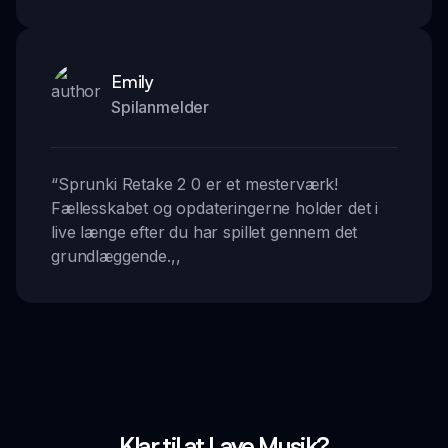
Emily
Spilanmelder
“
Sprunki Retake 2 0 er et mesterværk!
Fællesskabet og opdateringerne holder det i
live længe efter du har spillet gennem det
grundlæggende.
,,
Klar til at Lave Musik?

------

* **Task objective**
For each line above, output its wording exactly and leave out any picture.

* **Task result**
Emily
Spilanmelder
“
Sprunki Retake 2 0 er et mesterværk!
Fællesskabet og opdateringerne holder det i
live længe efter du har spillet gennem det
grundlæggende.
,,
Klar til at Lave Musik?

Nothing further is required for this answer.